Emergency Warning Signs
If you or a loved one experience any of the following, seek emergency care immediately (call 911 or go to the nearest emergency department):
- Rapid heart rate (> 120 bpm) or very low blood pressure (systolic < 90 mm Hg).
- Severe shortness of breath or difficulty breathing.
- Sudden confusion, disorientation, or a change in mental status.

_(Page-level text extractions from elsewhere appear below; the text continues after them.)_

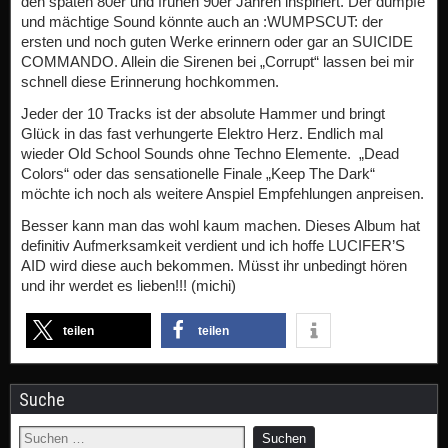
den späten 80er und frühen 90er Jahren inspiriert. Der dumpfe
und mächtige Sound könnte auch an :WUMPSCUT: der
ersten und noch guten Werke erinnern oder gar an SUICIDE
COMMANDO. Allein die Sirenen bei „Corrupt“ lassen bei mir
schnell diese Erinnerung hochkommen.
Jeder der 10 Tracks ist der absolute Hammer und bringt
Glück in das fast verhungerte Elektro Herz. Endlich mal
wieder Old School Sounds ohne Techno Elemente. „Dead
Colors“ oder das sensationelle Finale „Keep The Dark“
möchte ich noch als weitere Anspiel Empfehlungen anpreisen.
Besser kann man das wohl kaum machen. Dieses Album hat
definitiv Aufmerksamkeit verdient und ich hoffe LUCIFER’S
AID wird diese auch bekommen. Müsst ihr unbedingt hören
und ihr werdet es lieben!!! (michi)
teilen
teilen
Suche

- Uncontrolled bleeding or large amounts of pus draining from a wound.
- Persistent high fever (> 39.5 °C / 103 °F) despite antipyretics.
- Severe abdominal pain with guarding or rigidity.
- Rapidly spreading redness or swelling (cellulitis) that involves a large area.
Sources:
- Mayo Clinic. Healthcare‑Associated Infections (HAIs). Accessed April 2026.
- Centers for Disease Control and Prevention. HAI Overview. Updated 2023.
- World Health Organization. Fact sheet: Healthcare‑Associated Infections. 2022.
- NIH National Institute of Allergy and Infectious Diseases. HAI Research. 2023.
- Cleveland Clinic. Healthcare‑Associated Infection. Reviewed 2024.